• [EXERCISE BRIEF]
Counting only the lines below that contain the word "Fabric", what is the total? Give it with no other words.

• [Page-level text extractions]
[Start of section]
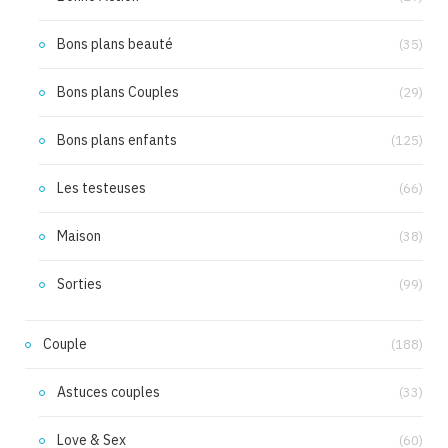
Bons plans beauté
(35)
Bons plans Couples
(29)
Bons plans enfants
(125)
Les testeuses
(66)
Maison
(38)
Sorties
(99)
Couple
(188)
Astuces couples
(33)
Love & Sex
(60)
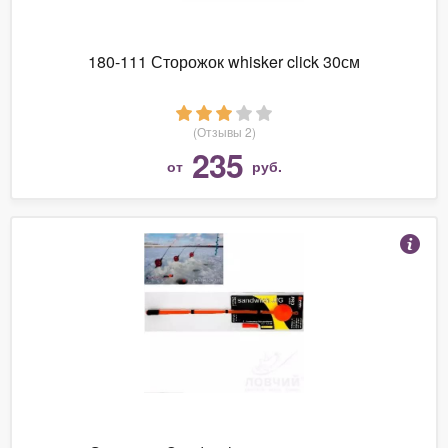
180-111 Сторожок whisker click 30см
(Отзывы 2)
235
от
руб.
[End of section]
[Start of section]
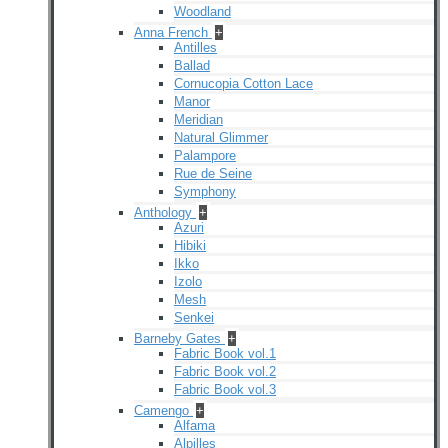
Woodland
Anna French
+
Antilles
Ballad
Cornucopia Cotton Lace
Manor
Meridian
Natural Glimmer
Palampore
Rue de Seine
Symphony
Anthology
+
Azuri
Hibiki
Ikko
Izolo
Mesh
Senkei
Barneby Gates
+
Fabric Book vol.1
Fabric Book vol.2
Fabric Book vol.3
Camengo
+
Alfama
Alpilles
[End of section]
• [ANSWER TO THIS TASK]
3